DATASET RECORDS:

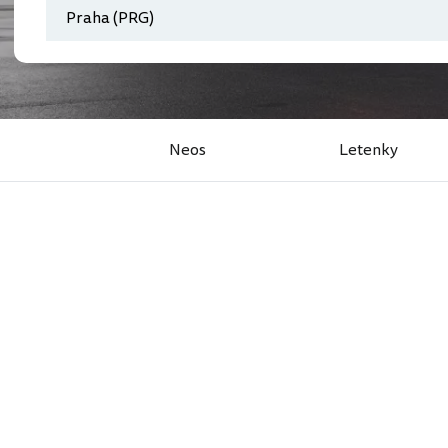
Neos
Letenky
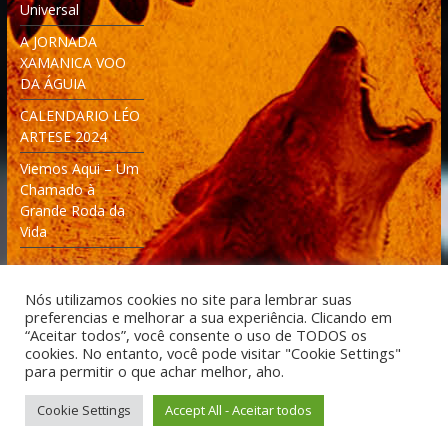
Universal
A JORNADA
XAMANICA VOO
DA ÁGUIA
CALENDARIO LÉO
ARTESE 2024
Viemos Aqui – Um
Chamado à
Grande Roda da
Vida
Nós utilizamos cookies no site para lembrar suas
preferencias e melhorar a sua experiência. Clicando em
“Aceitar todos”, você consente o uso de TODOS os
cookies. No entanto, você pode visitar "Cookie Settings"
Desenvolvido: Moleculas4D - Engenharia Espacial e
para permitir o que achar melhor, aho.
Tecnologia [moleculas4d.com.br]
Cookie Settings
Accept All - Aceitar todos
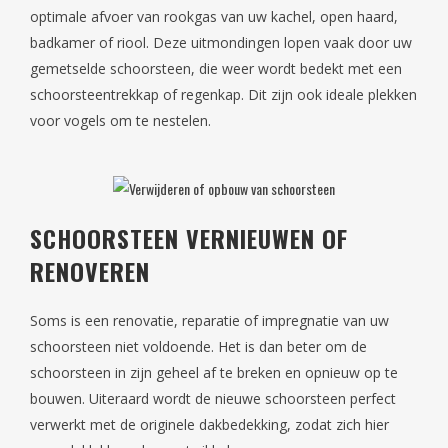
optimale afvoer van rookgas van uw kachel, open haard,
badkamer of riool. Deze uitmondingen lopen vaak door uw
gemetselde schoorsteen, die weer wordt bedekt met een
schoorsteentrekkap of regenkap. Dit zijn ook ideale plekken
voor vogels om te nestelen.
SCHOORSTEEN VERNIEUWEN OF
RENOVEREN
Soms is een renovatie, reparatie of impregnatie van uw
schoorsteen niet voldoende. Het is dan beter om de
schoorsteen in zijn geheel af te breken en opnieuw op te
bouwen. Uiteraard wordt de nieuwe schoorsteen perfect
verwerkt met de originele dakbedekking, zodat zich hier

WHAT YOU HAVE TO DO: Although the records contain pictures, only their text should be repeated, exactly as it appears.

RESULT FOR THIS EXERCISE:
Neos
Letenky
Universal
A JORNADA
XAMANICA VOO
DA ÁGUIA
CALENDARIO LÉO
ARTESE 2024
Viemos Aqui – Um
Chamado à
Grande Roda da
Vida
Nós utilizamos cookies no site para lembrar suas
preferencias e melhorar a sua experiência. Clicando em
“Aceitar todos”, você consente o uso de TODOS os
cookies. No entanto, você pode visitar "Cookie Settings"
Desenvolvido: Moleculas4D - Engenharia Espacial e
para permitir o que achar melhor, aho.
Tecnologia [moleculas4d.com.br]
Cookie Settings
Accept All - Aceitar todos
optimale afvoer van rookgas van uw kachel, open haard,
badkamer of riool. Deze uitmondingen lopen vaak door uw
gemetselde schoorsteen, die weer wordt bedekt met een
schoorsteentrekkap of regenkap. Dit zijn ook ideale plekken
voor vogels om te nestelen.
SCHOORSTEEN VERNIEUWEN OF
RENOVEREN
Soms is een renovatie, reparatie of impregnatie van uw
schoorsteen niet voldoende. Het is dan beter om de
schoorsteen in zijn geheel af te breken en opnieuw op te
bouwen. Uiteraard wordt de nieuwe schoorsteen perfect
verwerkt met de originele dakbedekking, zodat zich hier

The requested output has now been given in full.